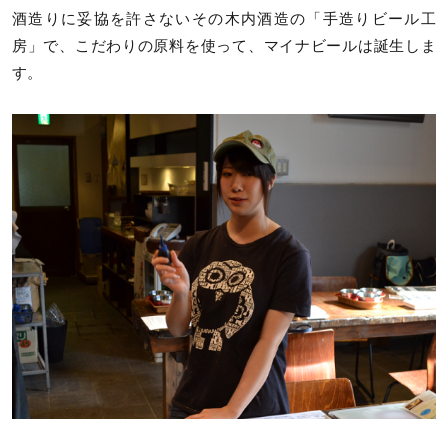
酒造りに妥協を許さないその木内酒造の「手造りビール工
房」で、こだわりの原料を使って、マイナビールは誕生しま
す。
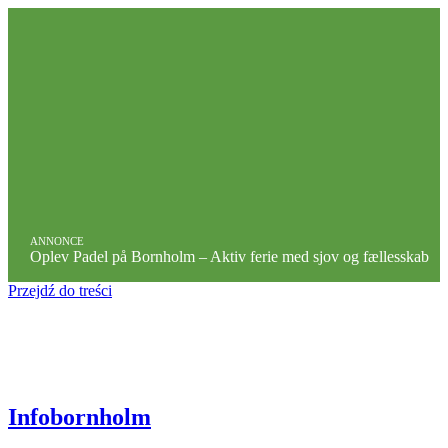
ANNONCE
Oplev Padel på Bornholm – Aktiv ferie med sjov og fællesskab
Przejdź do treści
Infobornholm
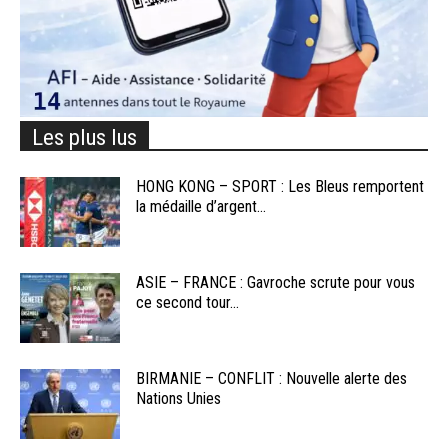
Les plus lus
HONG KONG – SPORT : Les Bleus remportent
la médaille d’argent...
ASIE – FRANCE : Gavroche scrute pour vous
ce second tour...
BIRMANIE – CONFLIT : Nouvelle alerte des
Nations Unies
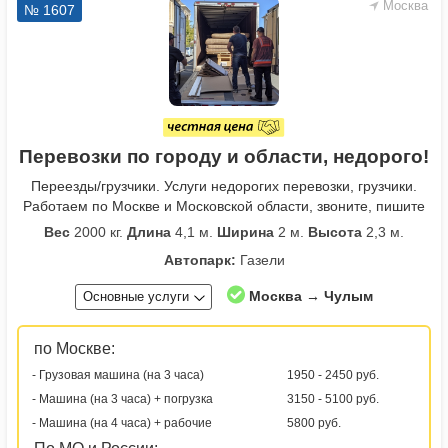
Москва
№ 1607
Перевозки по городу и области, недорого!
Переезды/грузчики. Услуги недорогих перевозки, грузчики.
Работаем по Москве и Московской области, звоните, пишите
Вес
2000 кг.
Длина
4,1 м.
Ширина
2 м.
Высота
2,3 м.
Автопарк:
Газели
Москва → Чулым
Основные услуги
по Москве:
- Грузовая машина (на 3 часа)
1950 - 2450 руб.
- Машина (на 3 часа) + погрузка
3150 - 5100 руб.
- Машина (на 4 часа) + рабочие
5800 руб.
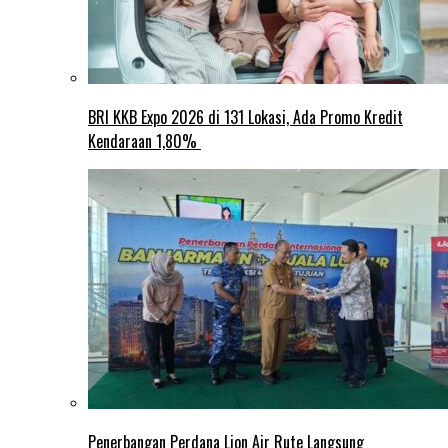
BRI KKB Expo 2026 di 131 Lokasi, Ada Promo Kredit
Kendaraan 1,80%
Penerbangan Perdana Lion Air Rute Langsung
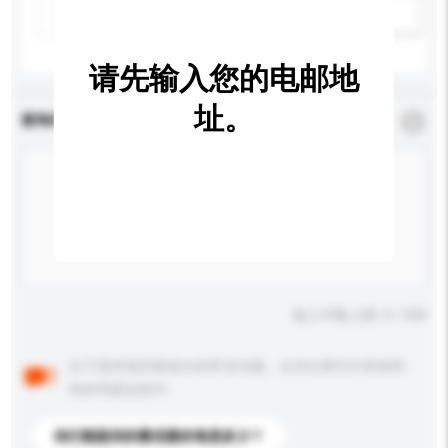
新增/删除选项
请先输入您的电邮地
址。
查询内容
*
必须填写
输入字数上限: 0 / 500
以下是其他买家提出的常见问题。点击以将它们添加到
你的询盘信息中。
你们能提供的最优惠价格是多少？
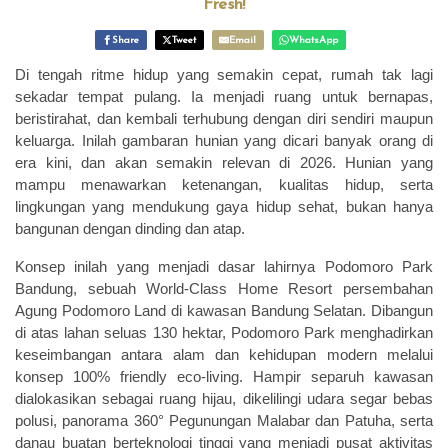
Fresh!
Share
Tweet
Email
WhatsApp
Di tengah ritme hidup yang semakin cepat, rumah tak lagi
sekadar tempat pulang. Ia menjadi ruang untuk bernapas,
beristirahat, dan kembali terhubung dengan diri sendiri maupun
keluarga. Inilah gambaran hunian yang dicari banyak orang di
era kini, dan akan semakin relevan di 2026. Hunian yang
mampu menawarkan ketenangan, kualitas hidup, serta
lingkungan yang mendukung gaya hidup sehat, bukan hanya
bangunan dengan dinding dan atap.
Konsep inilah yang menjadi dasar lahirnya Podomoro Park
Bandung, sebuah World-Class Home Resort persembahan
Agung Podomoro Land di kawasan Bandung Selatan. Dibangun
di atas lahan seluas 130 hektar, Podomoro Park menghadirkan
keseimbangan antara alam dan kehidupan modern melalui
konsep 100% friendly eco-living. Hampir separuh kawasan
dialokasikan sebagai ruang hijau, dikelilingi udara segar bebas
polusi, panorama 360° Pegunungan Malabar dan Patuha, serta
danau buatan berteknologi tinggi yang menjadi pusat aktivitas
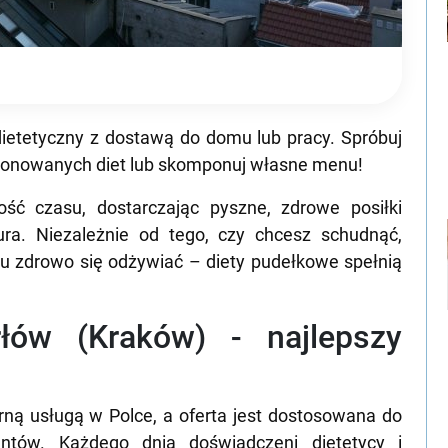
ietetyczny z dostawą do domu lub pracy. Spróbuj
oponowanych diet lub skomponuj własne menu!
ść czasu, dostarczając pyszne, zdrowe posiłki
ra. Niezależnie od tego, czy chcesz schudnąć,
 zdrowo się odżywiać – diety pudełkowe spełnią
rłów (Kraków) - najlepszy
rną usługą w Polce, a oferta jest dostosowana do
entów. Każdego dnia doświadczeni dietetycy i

...

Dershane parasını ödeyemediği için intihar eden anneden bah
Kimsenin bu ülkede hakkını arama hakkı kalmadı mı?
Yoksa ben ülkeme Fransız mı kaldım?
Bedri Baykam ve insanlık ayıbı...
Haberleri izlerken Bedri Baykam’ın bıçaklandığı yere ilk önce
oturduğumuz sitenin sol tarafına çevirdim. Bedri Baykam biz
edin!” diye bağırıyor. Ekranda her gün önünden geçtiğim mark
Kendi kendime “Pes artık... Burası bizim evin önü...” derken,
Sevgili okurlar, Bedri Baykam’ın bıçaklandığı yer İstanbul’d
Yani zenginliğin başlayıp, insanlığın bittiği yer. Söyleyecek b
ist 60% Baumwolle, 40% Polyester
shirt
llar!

--

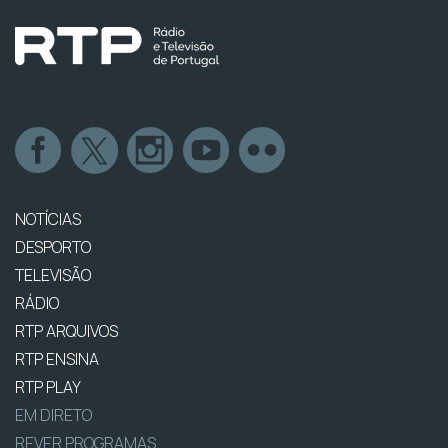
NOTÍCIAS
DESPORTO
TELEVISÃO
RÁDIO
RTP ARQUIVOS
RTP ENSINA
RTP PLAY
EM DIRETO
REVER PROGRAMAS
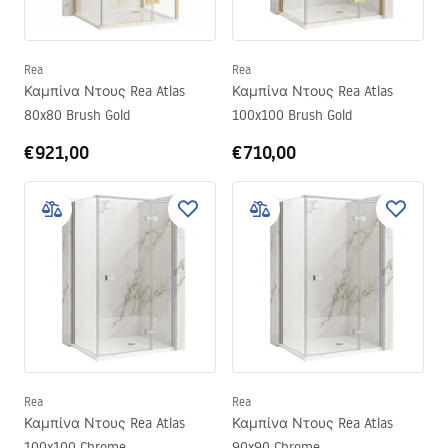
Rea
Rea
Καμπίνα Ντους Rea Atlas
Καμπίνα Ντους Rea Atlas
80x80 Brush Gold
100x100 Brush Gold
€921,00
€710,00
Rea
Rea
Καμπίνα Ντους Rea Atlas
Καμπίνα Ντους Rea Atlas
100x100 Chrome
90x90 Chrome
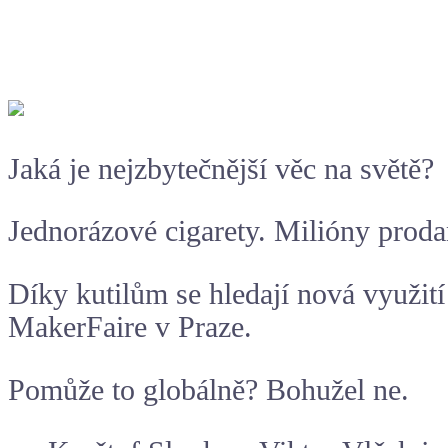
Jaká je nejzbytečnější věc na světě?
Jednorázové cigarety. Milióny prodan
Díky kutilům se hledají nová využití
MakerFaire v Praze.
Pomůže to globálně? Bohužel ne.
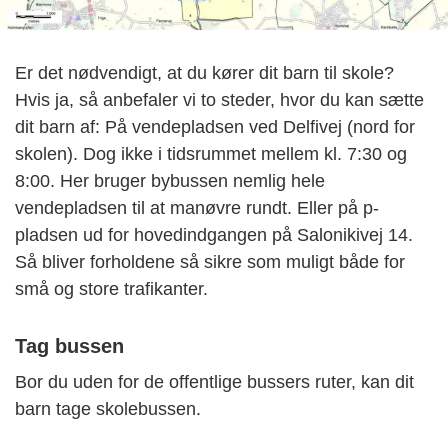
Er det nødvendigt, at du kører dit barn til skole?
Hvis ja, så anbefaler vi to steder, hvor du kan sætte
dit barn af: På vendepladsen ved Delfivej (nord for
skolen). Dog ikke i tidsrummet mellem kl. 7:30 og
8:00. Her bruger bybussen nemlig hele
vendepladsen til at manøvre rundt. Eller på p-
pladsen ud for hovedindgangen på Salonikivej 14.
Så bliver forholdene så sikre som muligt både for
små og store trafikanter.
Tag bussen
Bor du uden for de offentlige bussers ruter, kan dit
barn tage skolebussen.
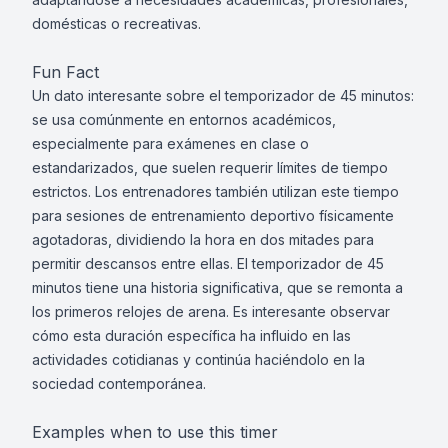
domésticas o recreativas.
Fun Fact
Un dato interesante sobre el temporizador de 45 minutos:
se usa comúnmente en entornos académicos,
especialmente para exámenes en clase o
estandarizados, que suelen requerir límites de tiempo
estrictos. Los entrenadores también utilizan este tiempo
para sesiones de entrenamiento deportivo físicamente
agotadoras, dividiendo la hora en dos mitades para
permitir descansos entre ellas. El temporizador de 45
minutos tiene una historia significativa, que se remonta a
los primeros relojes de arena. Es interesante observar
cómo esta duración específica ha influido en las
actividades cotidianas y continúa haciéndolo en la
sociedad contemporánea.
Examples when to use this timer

Aim of the exercise - Write out, word for word, the stretch of entries that begins at the line with "酒造りに妥協を許さないその木内酒造の「手造りビール工" and ends at the line with "3150 - 5100 руб.". Pictures do not belong in it.

Solved problem -
酒造りに妥協を許さないその木内酒造の「手造りビール工
房」で、こだわりの原料を使って、マイナビールは誕生しま
す。
ANNONCE
Oplev Padel på Bornholm – Aktiv ferie med sjov og fællesskab
Przejdź do treści
Infobornholm
Les plus lus
HONG KONG – SPORT : Les Bleus remportent
la médaille d’argent...
ASIE – FRANCE : Gavroche scrute pour vous
ce second tour...
BIRMANIE – CONFLIT : Nouvelle alerte des
Nations Unies
Москва
№ 1607
Перевозки по городу и области, недорого!
Переезды/грузчики. Услуги недорогих перевозки, грузчики.
Работаем по Москве и Московской области, звоните, пишите
Вес
2000 кг.
Длина
4,1 м.
Ширина
2 м.
Высота
2,3 м.
Автопарк:
Газели
Москва → Чулым
Основные услуги
по Москве:
- Грузовая машина (на 3 часа)
1950 - 2450 руб.
- Машина (на 3 часа) + погрузка
3150 - 5100 руб.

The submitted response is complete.